Directions
Every line of the entries below from the one containing "siemens azul celula fotoelectrica" to the one containing "COMPRAR ON LINE", both ends included, must be written out exactly. No other line belongs in the answer.
^^^^^^^^
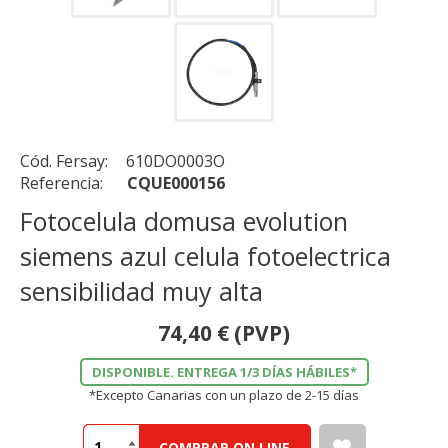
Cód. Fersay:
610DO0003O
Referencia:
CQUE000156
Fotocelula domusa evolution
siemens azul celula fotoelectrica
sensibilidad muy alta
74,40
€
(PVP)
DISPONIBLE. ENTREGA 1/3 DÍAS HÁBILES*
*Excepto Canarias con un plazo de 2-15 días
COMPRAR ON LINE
^^^^^^^^
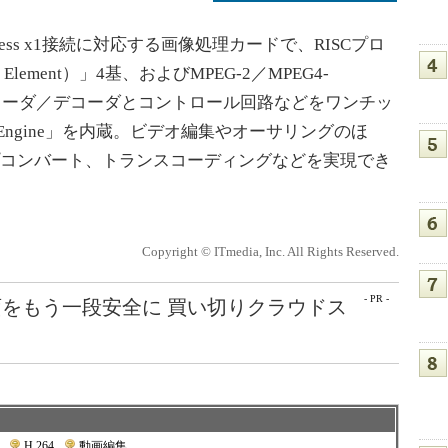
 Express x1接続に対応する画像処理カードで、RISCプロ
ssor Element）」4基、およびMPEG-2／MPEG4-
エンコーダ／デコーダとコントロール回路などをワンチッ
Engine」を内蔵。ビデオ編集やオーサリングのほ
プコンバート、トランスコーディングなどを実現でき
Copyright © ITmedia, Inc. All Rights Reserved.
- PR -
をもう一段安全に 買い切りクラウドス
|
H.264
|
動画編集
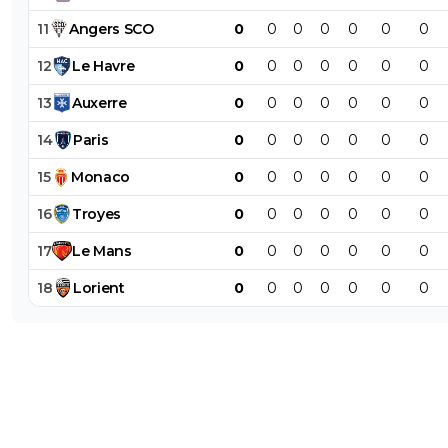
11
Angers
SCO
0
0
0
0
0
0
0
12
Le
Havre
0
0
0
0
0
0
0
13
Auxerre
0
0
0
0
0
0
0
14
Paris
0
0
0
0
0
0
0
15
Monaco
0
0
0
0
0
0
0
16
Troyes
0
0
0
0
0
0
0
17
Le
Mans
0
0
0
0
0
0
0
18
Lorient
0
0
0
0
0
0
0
^^^^^^^^
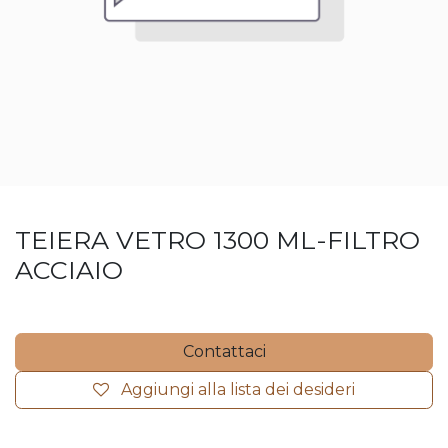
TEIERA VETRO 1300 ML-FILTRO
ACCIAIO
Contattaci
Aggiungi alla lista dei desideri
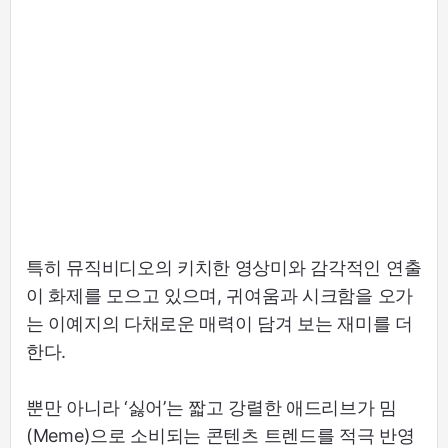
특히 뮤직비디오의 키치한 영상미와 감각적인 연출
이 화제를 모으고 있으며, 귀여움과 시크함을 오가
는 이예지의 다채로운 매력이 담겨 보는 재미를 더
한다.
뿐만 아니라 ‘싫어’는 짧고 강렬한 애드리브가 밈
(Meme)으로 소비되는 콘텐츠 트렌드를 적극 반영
^^^^^^^^
Exercise result
siemens azul celula fotoelectrica
sensibilidad muy alta
74,40
€
(PVP)
DISPONIBLE. ENTREGA 1/3 DÍAS HÁBILES*
*Excepto Canarias con un plazo de 2-15 días
COMPRAR ON LINE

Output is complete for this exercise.